Thirdly: their attitude to His words must change. They must start to listen to Jesus too. Look at verses 22 and 23: “For Moses said, ‘The Lord your God will raise up for you a prophet like me from among your own people; you must listen to everything he tells you. Anyone who doesn’t listen to him will be completely cut off from among his people.’ ” Jesus had come to the Jews to be a blessing, to be the fulfilment of all their religious heritage: “Indeed, all the prophets from Samuel on, as many as have spoken, have foretold these days. And you are heirs of the prophets and of the covenant God made with your fathers. He said to Abraham, ‘Through your offspring all peoples on earth will be blessed.’ When God raised up his servant, he sent him first to you to bless you by turning each of you from your wicked ways” (vv. 24-26). Even their killing of Jesus had not thwarted that purpose of God. Indeed it had fulfilled it, so that their sins might be wiped out and that they might be blessed in being turned from their wicked ways.

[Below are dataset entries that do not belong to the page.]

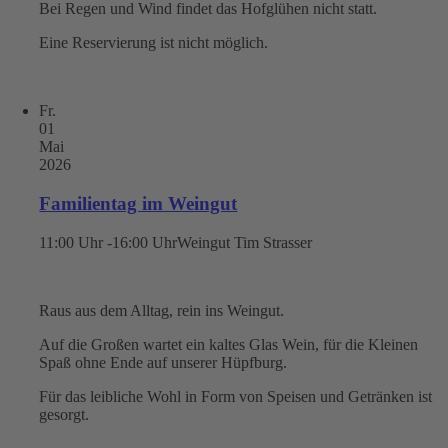
Bei Regen und Wind findet das Hofglühen nicht statt.
Eine Reservierung ist nicht möglich.
Fr.
01
Mai
2026
Familientag im Weingut
11:00 Uhr -16:00 Uhr
Weingut Tim Strasser
Raus aus dem Alltag, rein ins Weingut.
Auf die Großen wartet ein kaltes Glas Wein, für die Kleinen
Spaß ohne Ende auf unserer Hüpfburg.
Für das leibliche Wohl in Form von Speisen und Getränken ist
gesorgt.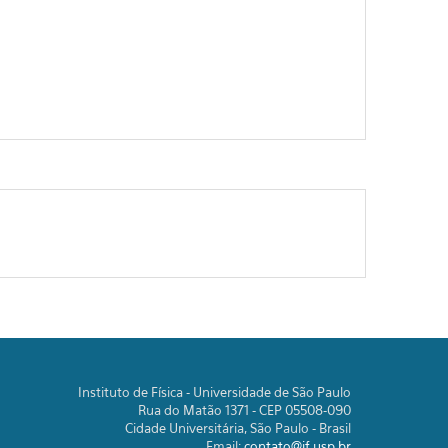
Instituto de Física - Universidade de São Paulo
Rua do Matão 1371 - CEP 05508-090
Cidade Universitária, São Paulo - Brasil
Email:
contato@if.usp.br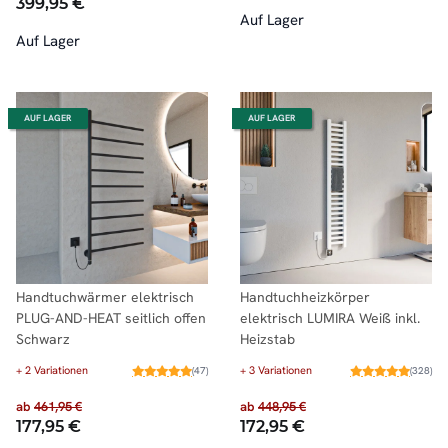
399,95 €
Auf Lager
Auf Lager
AUF LAGER
AUF LAGER
Handtuchwärmer elektrisch
Handtuchheizkörper
PLUG-AND-HEAT seitlich offen
elektrisch LUMIRA Weiß inkl.
Schwarz
Heizstab
+ 2 Variationen
+ 3 Variationen
(47)
(328)
ab
461,95 €
ab
448,95 €
177,95 €
172,95 €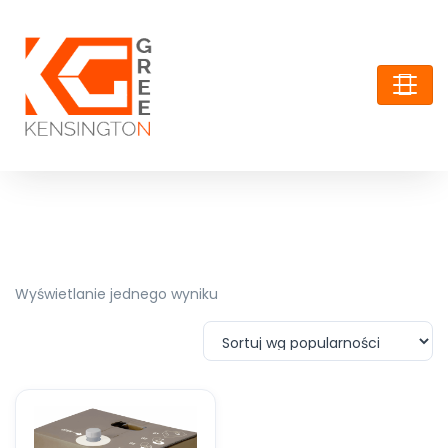
Wyświetlanie jednego wyniku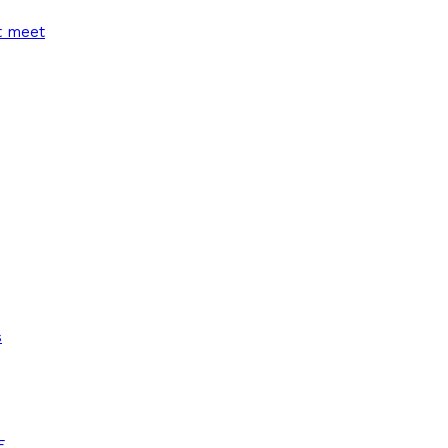
t meet
s
E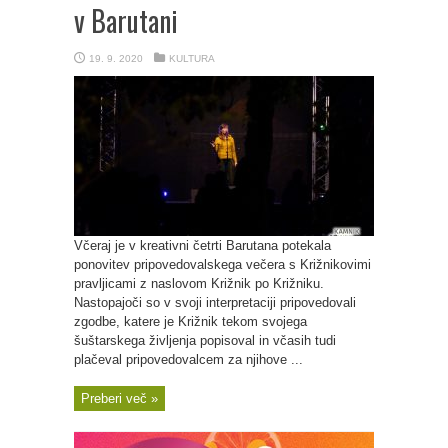
v Barutani
19. 9. 2020
KULTURA
Včeraj je v kreativni četrti Barutana potekala
ponovitev pripovedovalskega večera s Križnikovimi
pravljicami z naslovom Križnik po Križniku.
Nastopajoči so v svoji interpretaciji pripovedovali
zgodbe, katere je Križnik tekom svojega
šuštarskega življenja popisoval in včasih tudi
plačeval pripovedovalcem za njihove ...
Preberi več »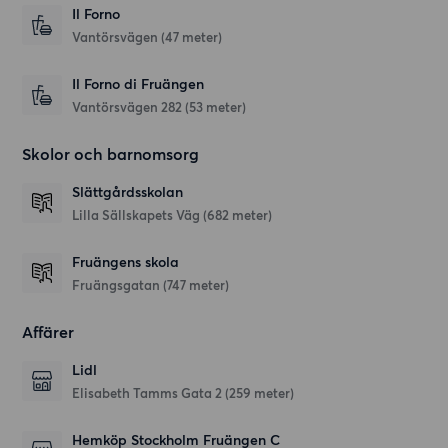
Il Forno
Vantörsvägen
(47 meter)
Il Forno di Fruängen
Vantörsvägen 282
(53 meter)
Skolor och barnomsorg
Slättgårdsskolan
Lilla Sällskapets Väg
(682 meter)
Fruängens skola
Fruängsgatan
(747 meter)
Affärer
Lidl
Elisabeth Tamms Gata 2
(259 meter)
Hemköp Stockholm Fruängen C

But alas! As a people the Jews would not acknowledge their Messiah. And without Him they have never had since then a credible hope to put before the Gentiles. Indeed, they seem to have given up evangelising the Gentiles altogether. Whatever the Israelis are doing to the Arabs on the West Bank at the moment, I don’t think it is evangelism. I don’t think they even pretend any longer to be a light to the nations in order to bring them to the knowledge of the true and living God.

But you and I – we can receive what they rejected. We can take the same attitude to Jesus that God takes: putting Him at the centre of everything, knowing that this world’s destiny lies under His rule. Knowing that He is the one who can bring the crippled outcast in and cast out those within the temple who will not hear Him. We can listen to Him, and we can know the blessing of verse 26: “When God raised up his servant, he sent him first to you to bless you by turning each of you from your wicked ways.” We are not those He came to first. It’s 2,000 years down the track now. But He’s come to us with the same blessing. What do you think of that blessing? Just ponder the blessing with which the chapter ends (v.26).

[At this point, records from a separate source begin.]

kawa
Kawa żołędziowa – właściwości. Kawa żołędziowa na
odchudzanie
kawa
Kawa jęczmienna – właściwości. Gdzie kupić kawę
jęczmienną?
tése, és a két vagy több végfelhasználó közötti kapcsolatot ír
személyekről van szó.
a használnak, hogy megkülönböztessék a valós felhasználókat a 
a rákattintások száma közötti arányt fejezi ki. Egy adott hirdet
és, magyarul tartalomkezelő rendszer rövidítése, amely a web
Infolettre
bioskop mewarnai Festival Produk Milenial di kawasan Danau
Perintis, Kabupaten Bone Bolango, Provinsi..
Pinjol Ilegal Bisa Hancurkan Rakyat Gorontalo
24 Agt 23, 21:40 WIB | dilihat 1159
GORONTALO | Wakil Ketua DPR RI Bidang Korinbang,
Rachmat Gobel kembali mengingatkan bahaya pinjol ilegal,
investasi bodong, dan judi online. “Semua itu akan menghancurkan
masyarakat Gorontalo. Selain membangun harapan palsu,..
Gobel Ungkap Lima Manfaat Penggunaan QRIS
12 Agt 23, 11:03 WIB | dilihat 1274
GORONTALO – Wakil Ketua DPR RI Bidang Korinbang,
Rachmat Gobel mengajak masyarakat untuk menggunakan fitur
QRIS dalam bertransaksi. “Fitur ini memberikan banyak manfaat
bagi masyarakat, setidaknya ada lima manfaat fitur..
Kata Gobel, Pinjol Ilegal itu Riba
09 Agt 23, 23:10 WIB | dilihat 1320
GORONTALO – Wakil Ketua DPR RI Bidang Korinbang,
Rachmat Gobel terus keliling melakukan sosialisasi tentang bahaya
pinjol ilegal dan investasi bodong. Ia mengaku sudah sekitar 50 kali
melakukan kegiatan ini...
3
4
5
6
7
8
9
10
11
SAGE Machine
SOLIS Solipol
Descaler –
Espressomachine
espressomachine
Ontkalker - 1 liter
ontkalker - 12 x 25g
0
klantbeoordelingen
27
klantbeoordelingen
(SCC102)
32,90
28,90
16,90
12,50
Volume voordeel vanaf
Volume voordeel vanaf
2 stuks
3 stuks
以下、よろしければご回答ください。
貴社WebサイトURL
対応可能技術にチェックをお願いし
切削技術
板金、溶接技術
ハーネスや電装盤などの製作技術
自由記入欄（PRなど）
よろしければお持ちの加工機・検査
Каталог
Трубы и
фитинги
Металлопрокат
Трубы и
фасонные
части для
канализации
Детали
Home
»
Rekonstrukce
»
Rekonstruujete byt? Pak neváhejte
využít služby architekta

Do you know a greater blessing than that? To be turned from evil to good? Isn’t that what we long for at our best, our most human moments? What do you want for this coming week? To be turned from what is wrong to what is right? From selfishness and pride and greed, covetousness, vanity and self-pity? Do you and I want things to go well for us this week? Or do we want to go well this week? What blessings do you and I most seek? An easy week that will go well – people will do the things that we want them to do; meetings will work out the way we want, work will fall the way we want it to fall; people will be nice to us, the family will get on well – all those circumstances of life. Is that your prayer?

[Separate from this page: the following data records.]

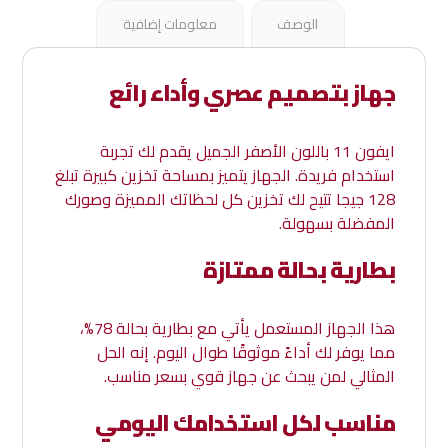
الوصف
معلومات إضافية
جهاز بتصميم عصري وأداء رائع
ايفون 11 باللون الأصفر الجميل يقدم لك تجربة
استخدام فريدة. الجهاز يتميز بمساحة تخزين كبيرة تبلغ
128 جيجا تتيح لك تخزين كل لحظاتك المميزة وصورك
المفضلة بسهولة.
بطارية بحالة ممتازة
هذا الجهاز المستعمل يأتي مع بطارية بحالة 78%،
مما يوفر لك أداءً موثوقًا طوال اليوم. إنه الحل
المثالي لمن يبحث عن جهاز قوي بسعر مناسب.
مناسب لكل استخدامك اليومي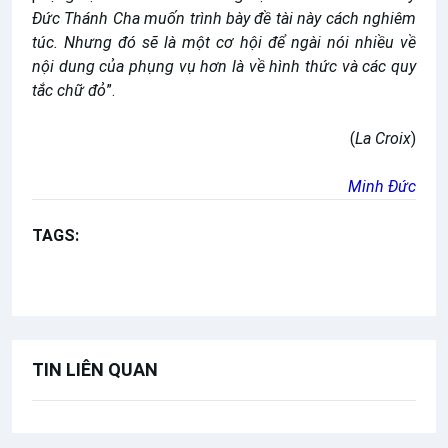
Đức Thánh Cha muốn trình bày đề tài này cách nghiêm
túc. Nhưng đó sẽ là một cơ hội để ngài nói nhiều về
nội dung của phụng vụ hơn là về hình thức và các quy
tắc chữ đỏ
”.
(
La Croix
)
Minh Đức
TAGS:
Tự sắc Summorum Pontificum
Đức Thánh Cha Phanxicô-1
TIN LIÊN QUAN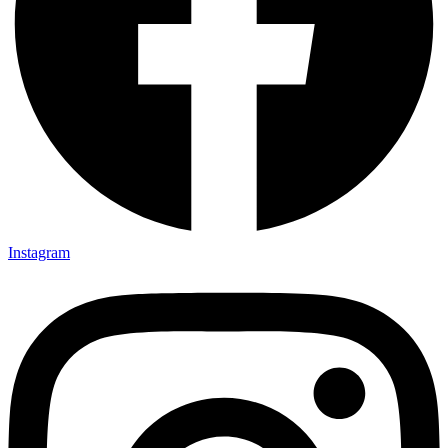
Instagram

God has a greater blessing for you than that. He has the blessing to turn you from evil to good this week. And however the circumstances of the week go, make sure that if you and I meet again next Sunday we will have taken a step closer to Him along the way – the blessing of each of us being turned from our wicked ways to His way. Only God can do that for us. Not our boss at work, not our friends; not our colleagues, not our families; not our tutors. Only God can do it. Only God can bless us in that way. But that blessing is there for you and me if we would have it. And we’ll need to put Jesus where God puts Jesus: right at the centre – for the rest of today, for tomorrow, for Tuesday, for Wednesday, for Thursday, for Friday, for Saturday, for next Sunday. Jesus at the very, very centre of everything. Take the same attitude to Him that God takes.